Unusual Jet Stream Patterns Are Causing Extreme Weather, Study Suggests

Wildfires, droughts, and floods are all connected.

by Sarah Sloat

Climate change is not a predicted threat but a catastrophe currently afflicting humankind. The summer of 2018 was a testament to this fact: The season witnessed record heat waves around the planet, unprecedented flooding events, and wildfires unmatched in magnitude and scope. California’s wildfires, which continue to ravage the state, are the worst in its history, and even the chilled Arctic Circle experienced historic outbreaks.
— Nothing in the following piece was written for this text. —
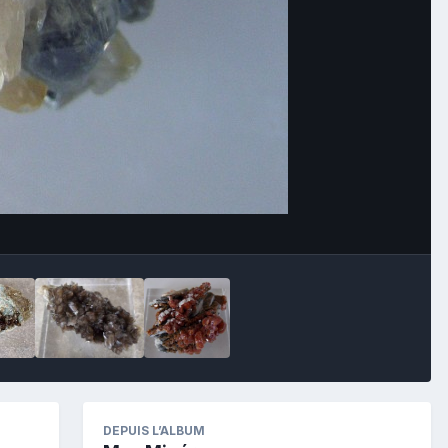
Image Tools
DEPUIS L’ALBUM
In a video recently released by Pennsylvania State University, atmospheric science professor Michael Mann, Ph.D., explains that extreme weather events, like the kind seen this summer, are becoming more prevalent because of climate change and are consistent with what climate models have previously predicted. While droughts, floods, and fires may seem like disconnected events, they are all connected through a particular phenomenon wrought by human-caused climate change: unusual jet stream patterns.

These unusual jet stream patterns, Mann and his colleagues explain in a Science paper published in October, ignite Quasi-Resonant Amplification events — moments of extreme weather tha manifest as the sort of calamities that plagued the summer. A jet stream pattern is one that is undulating dramatically north and south as it crosses the northern hemisphere. Here, the team determined that when a jet stream has big “peaks and troughs,” extreme weather events will soon follow.

Jet stream on July 12, 2018 showing large undulations. 

Ventusky.com

What is Causing Unusual Jet Stream Patterns

Mann explains that there’s a push and pull between the “warming effect of increasing greenhouse gas concentrations” and the “regional cooling effect of these atmospheric pollutants that we call aerosols.”

As greenhouse gases accumulate, more unusual jets stream patterns occur — the team notes that if greenhouse emissions continue to escalate at their current rate, Quasi-Resonant Amplification events will increase by 50 percent by the end of the century.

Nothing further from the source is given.